A tool like a paintbrush is an extension of the body. Finding an appropriate one depends on the need of the individual artist. The result will depend on how it’s used.
At times it takes forever to decide what material to procure at an art supply or hardware store. You can end up leaving empty-handed because you can’t find that one particular item. At other times you end up buying out of desperation or in haste for instant gratification. You keep unsuitable items because it’s easier than returning to the store. Sound familiar? How often do artists purchase useless art supplies? Many of us are guilty, to be sure. So when I look for a paintbrush, say, sable, I spend a good amount of time stroking it like a pet to see how it behaves or feels until it meets my standards. In a brush, I look for particular characteristics, like resistance or stiffness, and that means avoiding the limp and lifeless ones. If it paints and writes, it’s good.

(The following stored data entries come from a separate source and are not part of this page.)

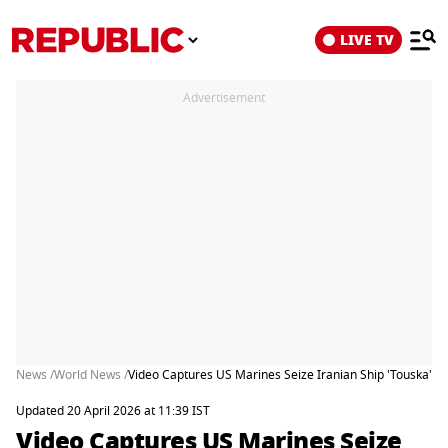
LIVE TV
Advertisement
News /
World News /
Video Captures US Marines Seize Iranian Ship 'Touska' 
Updated 20 April 2026 at 11:39 IST
Video Captures US Marines Seize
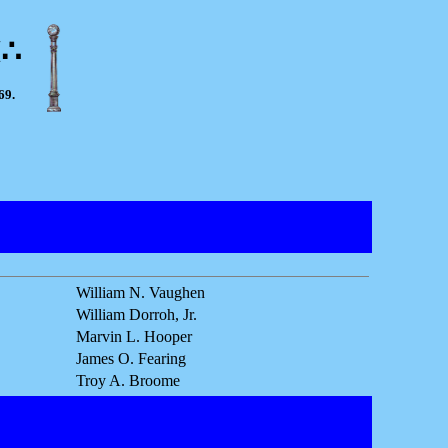
M∴
69.
William N. Vaughen
William Dorroh, Jr.
Marvin L. Hooper
James O. Fearing
Troy A. Broome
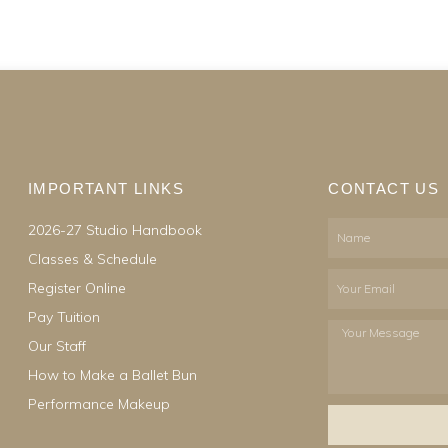
IMPORTANT LINKS
CONTACT US
2026-27 Studio Handbook
Name
Classes & Schedule
Email
Register Online
Pay Tuition
Your
Our Staff
Message
How to Make a Ballet Bun
Performance Makeup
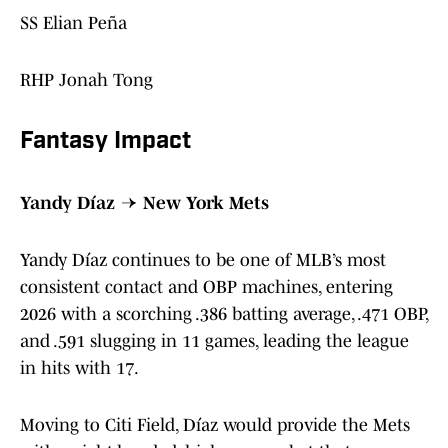
SS Elian Peña
RHP Jonah Tong
Fantasy Impact
Yandy Díaz → New York Mets
Yandy Díaz continues to be one of MLB’s most
consistent contact and OBP machines, entering
2026 with a scorching .386 batting average, .471 OBP,
and .591 slugging in 11 games, leading the league
in hits with 17.
Moving to Citi Field, Díaz would provide the Mets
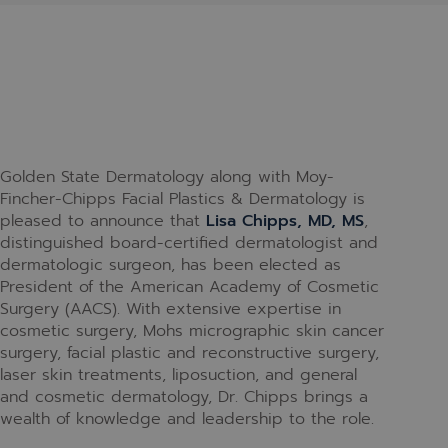
Golden State Dermatology along with Moy-
Fincher-Chipps Facial Plastics & Dermatology is
pleased to announce that
Lisa Chipps, MD, MS
,
distinguished board-certified dermatologist and
dermatologic surgeon, has been elected as
President of the American Academy of Cosmetic
Surgery (AACS). With extensive expertise in
cosmetic surgery, Mohs micrographic skin cancer
surgery, facial plastic and reconstructive surgery,
laser skin treatments, liposuction, and general
and cosmetic dermatology, Dr. Chipps brings a
wealth of knowledge and leadership to the role.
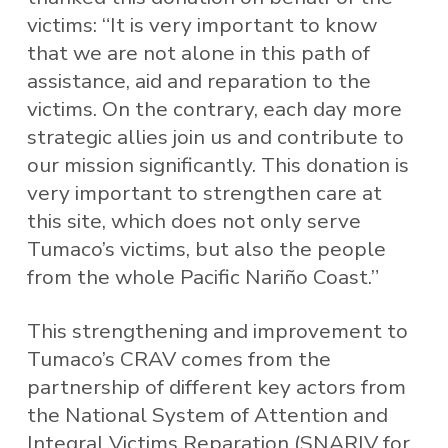
victims: “It is very important to know
that we are not alone in this path of
assistance, aid and reparation to the
victims. On the contrary, each day more
strategic allies join us and contribute to
our mission significantly. This donation is
very important to strengthen care at
this site, which does not only serve
Tumaco’s victims, but also the people
from the whole Pacific Nariño Coast.”
This strengthening and improvement to
Tumaco’s CRAV comes from the
partnership of different key actors from
the National System of Attention and
Integral Victims Reparation (SNARIV for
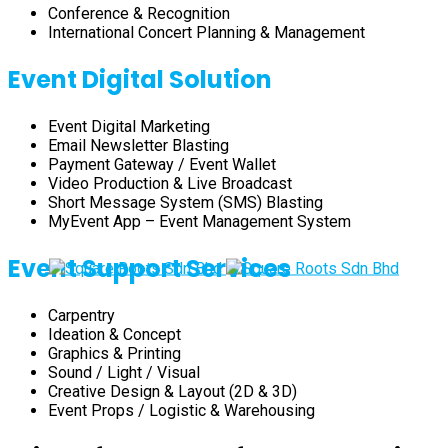
Conference & Recognition
International Concert Planning & Management
Event Digital Solution
Event Digital Marketing
Email Newsletter Blasting
Payment Gateway / Event Wallet
Video Production & Live Broadcast
Short Message System (SMS) Blasting
MyEvent App – Event Management System
Event Support Services
Carpentry
Ideation & Concept
Graphics & Printing
Sound / Light / Visual
Creative Design & Layout (2D & 3D)
Event Props / Logistic & Warehousing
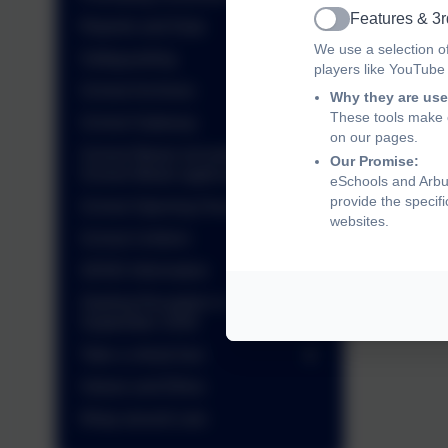
Features & 3r
Reports and Data
Active
We use a selection o
Safeguarding
I
players like YouTube
School Archives
Why they are use
These tools make o
School Gateway
on our pages.
School Meals (including Free
Our Promise:
School Meals application)
M
eSchools and Arbur
provide the specif
School Opening Hours
websites.
School Uniform
SEND Information
Starting Reception in
September 2026
Take a virtual tour
Values and Ethos
Wrap around care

My tools are simple, rudimentary, and unromantic. And so is my studio. But the studio is a place to be creative and productive—a sanctuary, to use a cliché. It looks like a bricoleur’s workshop, a friend said a long time ago. It’s an apt description and an appropriate context for my work since I like to tinker with workaday ubiquitous materials in an urban setting and be all over the map. A tool reflects the user and how it is used tells us what could become of an object. The work may go through metamorphoses many times over, but the tools remain the same.
To err is human, to measure divine. A measuring tape is essential and indispensable in the studio to get things right, but it can also go against spontaneity and gut instinct. Whether the artist is stretching a canvas, building a panel, mapping the daily course of action, or just winging it organically or symmetrically, it comes in handy. It’s available in different styles, sizes, brands, and forms such as metal, plastic, paper, and now laser. One presumes that we measure things in the world to make sense of the chaos surrounding us.
For my new 2015 cement paintings series, the trowel and the spatula deliver best. They are the same tools I used for my first New York solo exhibition at OK Harris Gallery in 1988, and before that at the prestigious Cultural Center of the Philippines in Manila. Stripping cement’s original context and removing it from the sculptural and conventional construction processes are what the cement painting is about. As masons or bricklayers do, I can feel the gravelly grating sound the concrete makes when troweled over the canvas. It is visceral; it rouses the senses.
More importantly, I depend on this simple, unique, steel stool for stability and comfort to conserve physical stamina. It is possibly an old dentist or machinist stool that I found at a Brooklyn antique store many years ago, pre-owned. As in car dealership lexicon, it’s so much older than it is. Working on the floor expends much oxygen and energy from the body and so a short break always helps. And if it’s padded, it’s probably not good for my back. I still hang canvas on wall screws out of habit despite having a twenty-year-old heavy-duty easel with a crankshaft that can hold an eight-square stretched canvas. But this stool is an unsung hero.
Visual art is akin to culinary art, to use a baking analogy. Both require measuring the right mix of ingredients, temperature, attention, and, by extension, an acuity which makes or breaks the outcome of the alchemical process.